- The Organization of American Historians has cancelled its annual meeting. But you can still skim the excellent program that the organizers put together. Margot Canaday (Princeton University) and Craig Steven Wilder (MIT) co-chaired the program committee. AND, if you were scheduled to present, check out this invitation (via Twitter) from The Docket (the online companion to the Law & History Review): "We’re sad about all that awesome #legalhistory scholarship that was going to be at #OAH20
and we’d like to be of service. The Docket will publish abstracts, full
papers, etc. for any law, policy, or politics related OAH panel!"

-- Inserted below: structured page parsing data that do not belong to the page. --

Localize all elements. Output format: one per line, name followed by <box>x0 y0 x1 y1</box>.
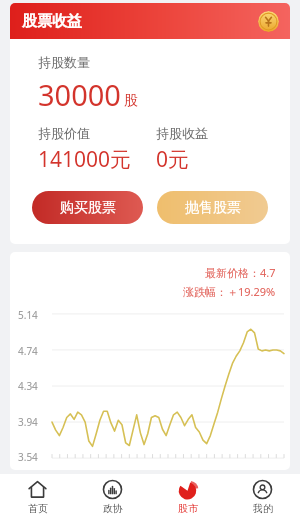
staticText: 持股价值 <box>38 125 90 141</box>
staticText: 购买股票 <box>60 199 116 217</box>
staticText: 4.74 <box>18 344 38 358</box>
staticText: 股票收益 <box>22 12 82 31</box>
staticText: 我的 <box>253 502 273 515</box>
staticText: 抛售股票 <box>185 199 241 217</box>
button[interactable]: 抛售股票 <box>157 191 268 224</box>
staticText: 持股数量 <box>38 54 90 70</box>
button[interactable]: 首页 <box>0 474 75 520</box>
staticText: 5.14 <box>18 308 38 322</box>
staticText: 4.34 <box>18 379 38 393</box>
button[interactable]: 我的 <box>225 474 300 520</box>
staticText: 首页 <box>28 502 48 515</box>
staticText: 持股收益 <box>156 125 208 141</box>
staticText: 3.54 <box>18 450 38 464</box>
button[interactable]: 政协 <box>75 474 150 520</box>
staticText: 0元 <box>156 145 190 174</box>
staticText: 股 <box>124 92 138 110</box>
staticText: 30000 <box>38 75 121 114</box>
staticText: 股市 <box>178 502 198 515</box>
staticText: 最新价格：4.7 <box>205 265 276 280</box>
button[interactable]: 股市 <box>150 474 225 520</box>
staticText: 涨跌幅：＋19.29% <box>183 284 276 299</box>
button[interactable]: 购买股票 <box>32 191 143 224</box>
staticText: 3.94 <box>18 415 38 429</box>
button[interactable]: 金币 <box>258 11 279 32</box>
staticText: 141000元 <box>38 145 132 174</box>
staticText: 政协 <box>103 502 123 515</box>
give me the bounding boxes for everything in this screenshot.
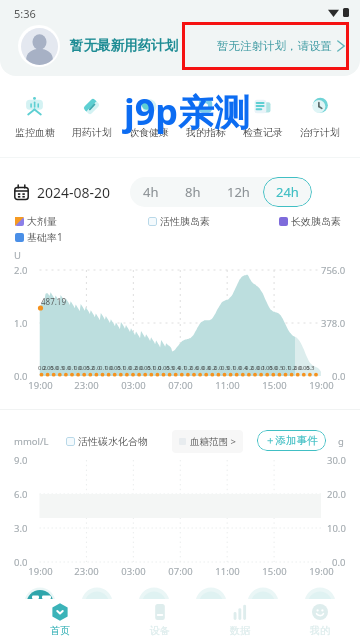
staticText: 长效胰岛素 (291, 215, 341, 228)
staticText: U (14, 249, 21, 262)
staticText: 0.0 (123, 364, 132, 372)
button[interactable]: 数据 (212, 599, 268, 637)
button[interactable]: 8h (172, 177, 214, 207)
staticText: 5:36 (14, 6, 36, 21)
staticText: 0.0 (233, 364, 242, 372)
staticText: 基础率1 (27, 230, 63, 244)
staticText: 0.0 (251, 364, 260, 372)
staticText: 0.05 (298, 364, 310, 372)
staticText: 2.0 (14, 264, 28, 277)
staticText: 0.1 (178, 364, 187, 372)
staticText: 0.1 (227, 364, 236, 372)
staticText: 数据 (230, 624, 250, 637)
staticText: 暂无注射计划，请设置 (217, 39, 332, 53)
staticText: 12h (227, 183, 250, 201)
staticText: 活性胰岛素 (160, 215, 210, 228)
staticText: 23:00 (74, 379, 99, 392)
staticText: 0.05 (42, 364, 54, 372)
staticText: 0.0 (153, 364, 162, 372)
staticText: 30.0 (327, 454, 346, 467)
staticText: 0.0 (294, 364, 303, 372)
staticText: 756.0 (321, 264, 346, 277)
staticText: 0.8 (202, 364, 211, 372)
staticText: 19:00 (28, 379, 53, 392)
staticText: g (338, 435, 344, 448)
staticText: 0.1 (282, 364, 291, 372)
staticText: 0.05 (78, 364, 90, 372)
staticText: 0.2 (184, 364, 193, 372)
staticText: 我的 (310, 624, 330, 637)
staticText: 检查记录 (243, 126, 283, 139)
staticText: 487.19 (41, 296, 67, 307)
staticText: 0.0 (196, 364, 205, 372)
staticText: 0.2 (288, 364, 297, 372)
staticText: 0.5 (275, 364, 284, 372)
button[interactable]: 首页 (32, 599, 88, 637)
button[interactable]: Profile (18, 25, 60, 67)
staticText: 8h (185, 183, 201, 201)
staticText: 0.0 (269, 364, 278, 372)
staticText: 0.2 (245, 364, 254, 372)
staticText: 20.0 (327, 488, 346, 501)
staticText: 0.1 (117, 364, 126, 372)
staticText: 0.5 (221, 364, 230, 372)
staticText: 0.0 (214, 364, 223, 372)
staticText: 378.0 (321, 317, 346, 330)
staticText: 0.0 (50, 364, 59, 372)
staticText: 血糖范围 > (190, 435, 236, 448)
staticText: 0.05 (109, 364, 121, 372)
staticText: 11:00 (215, 565, 240, 578)
staticText: 0.5 (56, 364, 65, 372)
staticText: ＋添加事件 (265, 434, 318, 447)
button[interactable]: 监控血糖 (6, 96, 63, 139)
staticText: 9.0 (14, 454, 28, 467)
button[interactable]: 血糖范围 > (172, 430, 243, 453)
button[interactable]: 24h (263, 177, 312, 207)
staticText: 0.1 (147, 364, 156, 372)
button[interactable]: 用药计划 (63, 96, 120, 139)
staticText: 0.0 (14, 556, 28, 569)
staticText: 0.6 (190, 364, 199, 372)
staticText: 23:00 (74, 565, 99, 578)
staticText: 0.0 (62, 364, 71, 372)
button[interactable]: 我的指标 (177, 96, 234, 139)
staticText: 4h (143, 183, 159, 201)
staticText: 6.0 (14, 488, 28, 501)
staticText: 暂无最新用药计划 (70, 37, 178, 54)
staticText: 0.2 (86, 364, 95, 372)
staticText: 0.0 (14, 370, 28, 383)
staticText: 大剂量 (27, 215, 57, 228)
staticText: 首页 (50, 624, 70, 637)
staticText: 0.0 (332, 556, 346, 569)
button[interactable]: 设备 (132, 599, 188, 637)
button[interactable]: 治疗计划 (291, 96, 348, 139)
button[interactable]: 饮食健康 (120, 96, 177, 139)
staticText: 设备 (150, 624, 170, 637)
button[interactable]: 检查记录 (234, 96, 291, 139)
staticText: 0.5 (166, 364, 175, 372)
button[interactable]: 4h (130, 177, 172, 207)
staticText: 0.1 (257, 364, 266, 372)
staticText: 0.3 (306, 364, 315, 372)
staticText: mmol/L (14, 435, 49, 448)
staticText: 0.4 (172, 364, 181, 372)
staticText: 0.0 (105, 364, 114, 372)
button[interactable]: 我的 (292, 599, 348, 637)
staticText: 07:00 (168, 379, 193, 392)
staticText: 15:00 (262, 379, 287, 392)
staticText: 0.05 (139, 364, 151, 372)
staticText: 活性碳水化合物 (78, 435, 148, 448)
staticText: 0.0 (135, 364, 144, 372)
staticText: 0.0 (92, 364, 101, 372)
staticText: 0.2 (208, 364, 217, 372)
staticText: 19:00 (309, 379, 334, 392)
button[interactable]: ＋添加事件 (257, 430, 326, 451)
staticText: 0.4 (239, 364, 248, 372)
staticText: 0.0 (332, 370, 346, 383)
staticText: 0.2 (38, 364, 47, 372)
staticText: 0.05 (261, 364, 273, 372)
staticText: j9p亲测 (124, 87, 251, 136)
button[interactable]: 12h (214, 177, 263, 207)
button[interactable]: 暂无注射计划，请设置 (214, 36, 348, 56)
staticText: 11:00 (215, 379, 240, 392)
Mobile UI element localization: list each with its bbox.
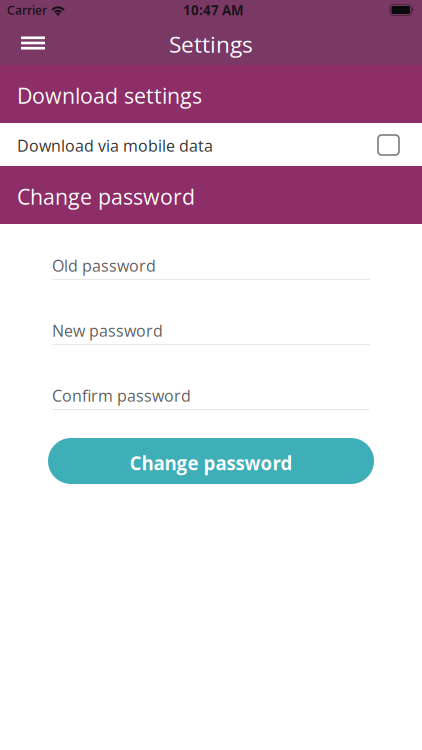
button[interactable]: Download via mobile data	[0, 123, 422, 166]
button[interactable]: Change password	[48, 438, 374, 484]
staticText: Change password	[130, 450, 292, 476]
button[interactable]: New password	[52, 317, 370, 345]
staticText: 10:47 AM	[183, 1, 244, 19]
staticText: Download via mobile data	[17, 135, 213, 156]
staticText: Old password	[52, 255, 156, 276]
staticText: Change password	[17, 182, 195, 211]
button[interactable]: Old password	[52, 252, 370, 280]
staticText: Settings	[169, 29, 253, 60]
staticText: Download settings	[17, 81, 202, 110]
staticText: Carrier	[7, 2, 47, 18]
staticText: Confirm password	[52, 385, 191, 406]
button[interactable]: Menu	[11, 20, 55, 65]
staticText: New password	[52, 320, 163, 341]
button[interactable]: Confirm password	[52, 382, 370, 410]
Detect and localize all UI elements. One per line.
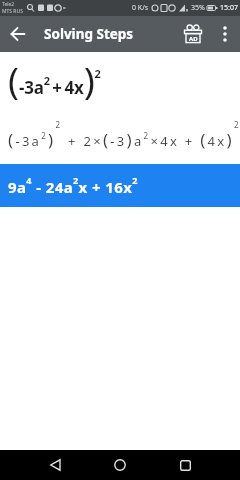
button[interactable]: (-3a2)2 + 2×(-3)a2×4x + (4x)2 xyxy=(8,119,240,151)
button[interactable]: AD xyxy=(176,16,210,52)
staticText: 35% xyxy=(191,3,205,13)
staticText: AD xyxy=(189,35,198,43)
button[interactable] xyxy=(173,453,197,477)
staticText: 15:07 xyxy=(220,3,238,13)
button[interactable] xyxy=(43,453,67,477)
button[interactable]: (-3a2 + 4x)2 xyxy=(8,54,101,104)
staticText: 9a4 - 24a2x + 16x2 xyxy=(8,174,138,198)
staticText: MTS RUS xyxy=(2,8,23,15)
button[interactable] xyxy=(0,16,36,52)
button[interactable] xyxy=(210,16,240,52)
button[interactable]: 9a4 - 24a2x + 16x2 xyxy=(0,164,240,207)
staticText: 0 K/s xyxy=(132,3,149,13)
button[interactable] xyxy=(108,453,132,477)
staticText: Tele2 xyxy=(2,1,15,8)
staticText: Solving Steps xyxy=(44,25,134,43)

- For those who have moved to online teaching, Twitter is filled with good resources right now. For example, Aimi Hamraie (Vanderbilt University) tweeted out an excellent guide to "accessible teaching in the time of COVID-19," tapping into some hard-won wisdom from "disabled culture and community."
- The Library of Congress may be closed to the public, but we believe its “crowdsourcing initiative By the People” continues. The newest campaign to enlist the public’s help in making "digital collection items more searchable and accessible online is Herencia: Centuries of Spanish Legal Documents includes thousands of pages of historical documents in Spanish, Latin and Catalan."
- ICYMI: An exhibit at the Lombard Historical Society on “the first woman to ever vote in an Illinois municipal election, an attorney named Ellen Martin.” Patti Smith’s blurb of Ralph Nader’s cookbook: “A wonderful blend of consumer protection and consumer pleasure.” H/t: JLG
- And if you can face it: Duke University Press has put together this Navigating the Threat of Pandemics collection--free to read online until June 1 (books) and Oct.1 (articles). LHB readers may appreciate this one especially.
Weekend Roundup is a weekly feature compiled by all the Legal History bloggers.